Thoughts

I dream of an odd desire that is common to human excistance. Presumably, you probably are asking, “ Tiffany, what are you talking about?”

I will explain.

Today I played the Sims game all day until I melted my brain into the idea of children. Promptly I made sure to have one after another to resurrect the desire of having my own family. I drill myself vigorously everyday to deliver the foundation safe enough to deliver children. But why is my first thought about the natural baring of a child before a career to safe guard my lifestyle? I think the idea of giving life to someone makes me feel significantly worth the dead in and out feeling. Everyday your compacted day turns into weeks which in turn seems debilitating. I seem to come home ready for the weekend, but when the weekend is here I think about work.It is a never ending roller coaster which in turn makes you feel like you are doing an amputation of the brain.

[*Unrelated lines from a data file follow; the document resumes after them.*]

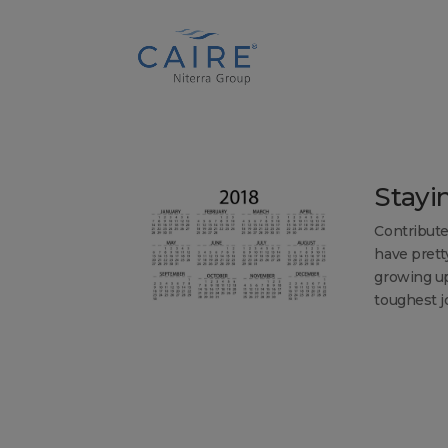
Cookies Settings
Stayi
Contribute
have prett
growing up
toughest jo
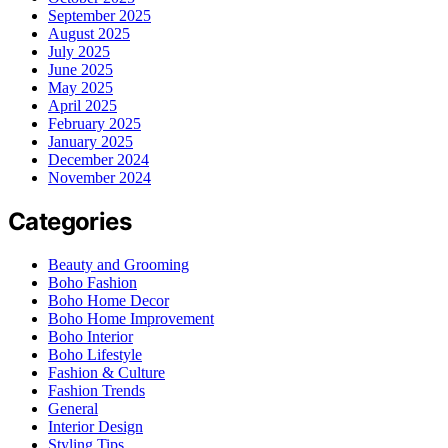
September 2025
August 2025
July 2025
June 2025
May 2025
April 2025
February 2025
January 2025
December 2024
November 2024
Categories
Beauty and Grooming
Boho Fashion
Boho Home Decor
Boho Home Improvement
Boho Interior
Boho Lifestyle
Fashion & Culture
Fashion Trends
General
Interior Design
Styling Tips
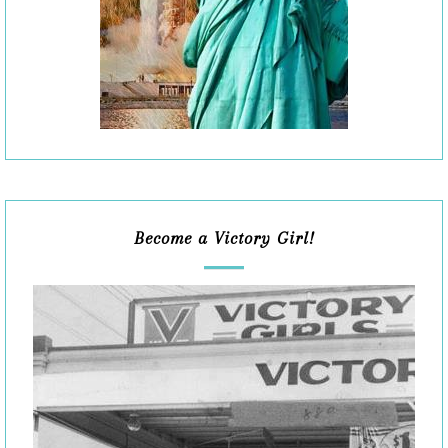
Become a Victory Girl!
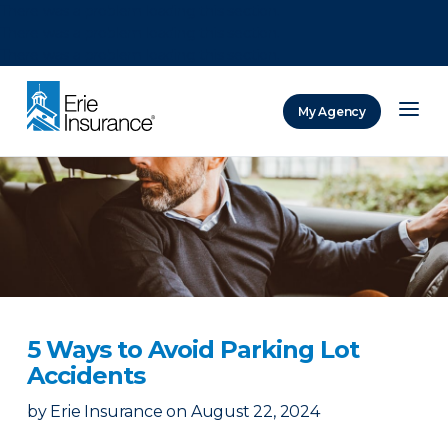
There was a problem loading this section.
There was a problem loading this section.
There was a problem loading this section.
My Agency
ERIE Insurance
5 Ways to Avoid Parking Lot
Accidents
by
Erie Insurance
on
August 22, 2024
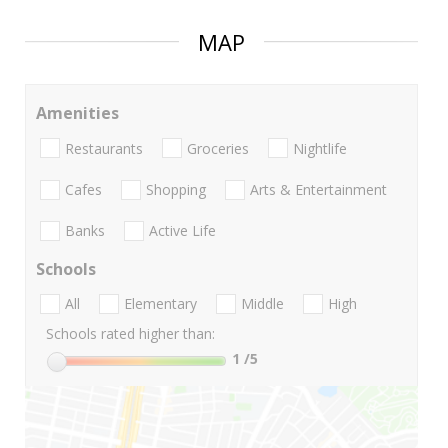
MAP
Amenities
Restaurants
Groceries
Nightlife
Cafes
Shopping
Arts & Entertainment
Banks
Active Life
Schools
All
Elementary
Middle
High
Schools rated higher than:
1
/5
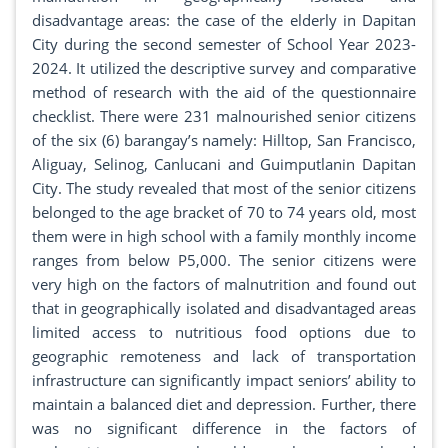
disadvantage areas: the case of the elderly in Dapitan
City during the second semester of School Year 2023-
2024. It utilized the descriptive survey and comparative
method of research with the aid of the questionnaire
checklist. There were 231 malnourished senior citizens
of the six (6) barangay’s namely: Hilltop, San Francisco,
Aliguay, Selinog, Canlucani and Guimputlanin Dapitan
City. The study revealed that most of the senior citizens
belonged to the age bracket of 70 to 74 years old, most
them were in high school with a family monthly income
ranges from below P5,000. The senior citizens were
very high on the factors of malnutrition and found out
that in geographically isolated and disadvantaged areas
limited access to nutritious food options due to
geographic remoteness and lack of transportation
infrastructure can significantly impact seniors’ ability to
maintain a balanced diet and depression. Further, there
was no significant difference in the factors of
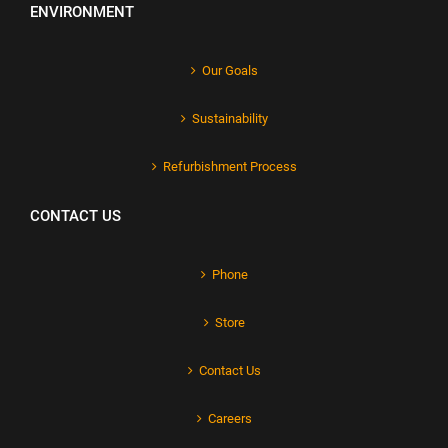
ENVIRONMENT
Our Goals
Sustainability
Refurbishment Process
CONTACT US
Phone
Store
Contact Us
Careers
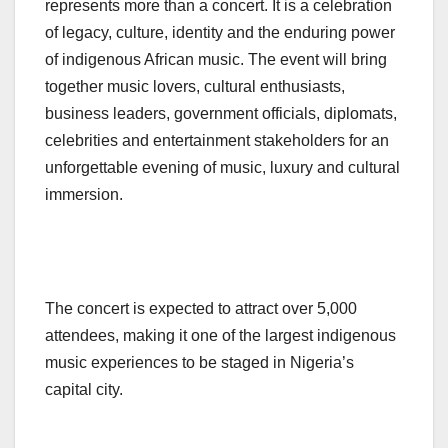
represents more than a concert. It is a celebration
of legacy, culture, identity and the enduring power
of indigenous African music. The event will bring
together music lovers, cultural enthusiasts,
business leaders, government officials, diplomats,
celebrities and entertainment stakeholders for an
unforgettable evening of music, luxury and cultural
immersion.
The concert is expected to attract over 5,000
attendees, making it one of the largest indigenous
music experiences to be staged in Nigeria’s
capital city.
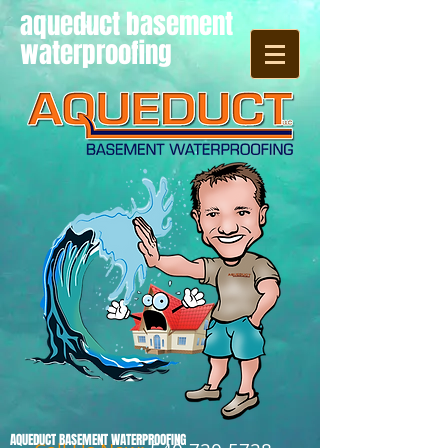
aqueduct basement
waterproofing
AQUEDUCT BASEMENT WATERPROOFING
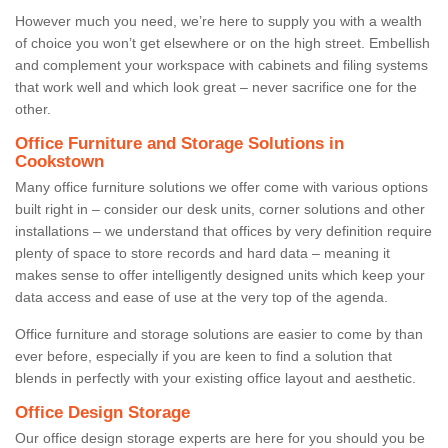
However much you need, we’re here to supply you with a wealth
of choice you won’t get elsewhere or on the high street. Embellish
and complement your workspace with cabinets and filing systems
that work well and which look great – never sacrifice one for the
other.
Office Furniture and Storage Solutions in
Cookstown
Many office furniture solutions we offer come with various options
built right in – consider our desk units, corner solutions and other
installations – we understand that offices by very definition require
plenty of space to store records and hard data – meaning it
makes sense to offer intelligently designed units which keep your
data access and ease of use at the very top of the agenda.
Office furniture and storage solutions are easier to come by than
ever before, especially if you are keen to find a solution that
blends in perfectly with your existing office layout and aesthetic.
Office Design Storage
Our office design storage experts are here for you should you be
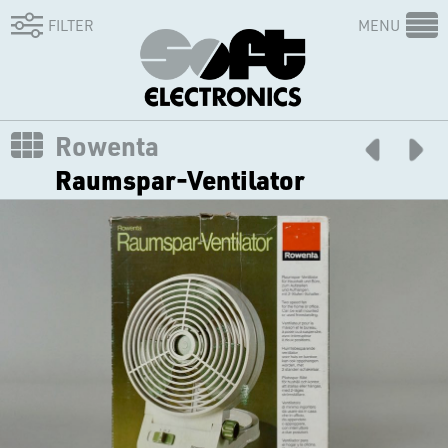
FILTER
MENU
Rowenta
Raumspar-Ventilator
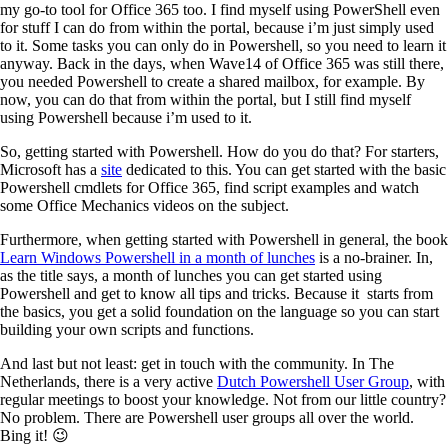
my go-to tool for Office 365 too. I find myself using PowerShell even
for stuff I can do from within the portal, because i’m just simply used
to it. Some tasks you can only do in Powershell, so you need to learn it
anyway. Back in the days, when Wave14 of Office 365 was still there,
you needed Powershell to create a shared mailbox, for example. By
now, you can do that from within the portal, but I still find myself
using Powershell because i’m used to it.
So, getting started with Powershell. How do you do that? For starters,
Microsoft has a
site
dedicated to this. You can get started with the basic
Powershell cmdlets for Office 365, find script examples and watch
some Office Mechanics videos on the subject.
Furthermore, when getting started with Powershell in general, the book
Learn Windows Powershell in a month of lunches
is a no-brainer. In,
as the title says, a month of lunches you can get started using
Powershell and get to know all tips and tricks. Because it starts from
the basics, you get a solid foundation on the language so you can start
building your own scripts and functions.
And last but not least: get in touch with the community. In The
Netherlands, there is a very active
Dutch Powershell User Group
, with
regular meetings to boost your knowledge. Not from our little country?
No problem. There are Powershell user groups all over the world.
Bing it! 😉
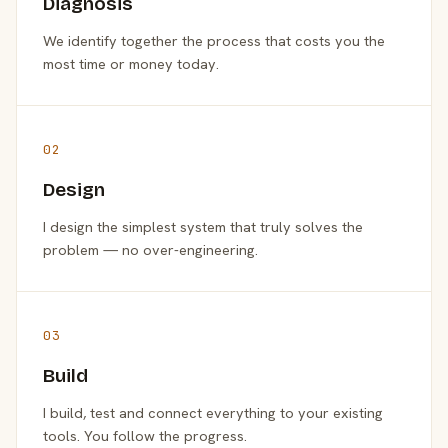
Diagnosis
We identify together the process that costs you the
most time or money today.
02
Design
I design the simplest system that truly solves the
problem — no over-engineering.
03
Build
I build, test and connect everything to your existing
tools. You follow the progress.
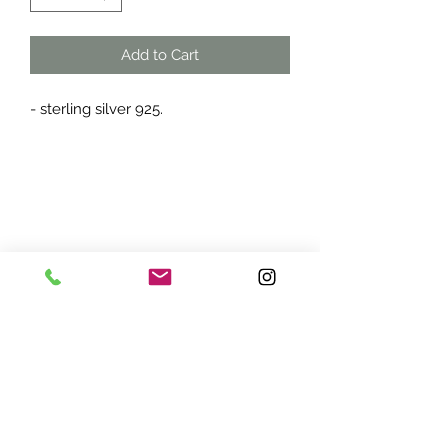
Add to Cart
- sterling silver 925.
ADDRESS:
7870 Olson Memorial Hwy
Minneapolis, MN 55427
(763) 545 - 9773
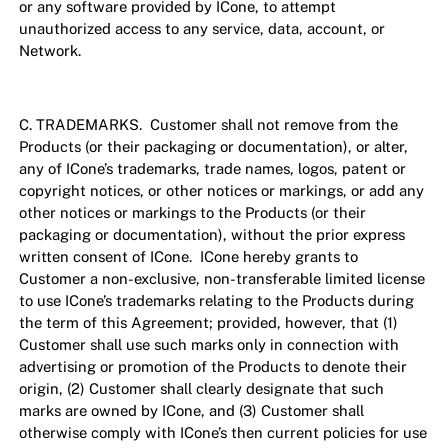
or any software provided by ICone, to attempt
unauthorized access to any service, data, account, or
Network.
C. TRADEMARKS. Customer shall not remove from the
Products (or their packaging or documentation), or alter,
any of ICone’s trademarks, trade names, logos, patent or
copyright notices, or other notices or markings, or add any
other notices or markings to the Products (or their
packaging or documentation), without the prior express
written consent of ICone. ICone hereby grants to
Customer a non-exclusive, non-transferable limited license
to use ICone’s trademarks relating to the Products during
the term of this Agreement; provided, however, that (1)
Customer shall use such marks only in connection with
advertising or promotion of the Products to denote their
origin, (2) Customer shall clearly designate that such
marks are owned by ICone, and (3) Customer shall
otherwise comply with ICone’s then current policies for use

But, you may ask, are children ever going to make that better? My answer is easy; it will not.
I tell myself this, but yet in the middle of the night I ponder how it will feel to tuck my little one in and coo sweetly at them sleeping soundly. I dream of their first day at school or the bus ride to their first field trip. I had an extraordinarily childhood. I went to Disney land several times, my parents took great care of me, and I only had to worry about trivial kid problems. I want to bring that to my child. I want my child to feel loved and wanted like I did. I pray for a fragment of the childhood I had for my kids and for them to be happy and healthy. But, I guess I will say farewell to the readers of my inner turmoils. I hope you all sleep well.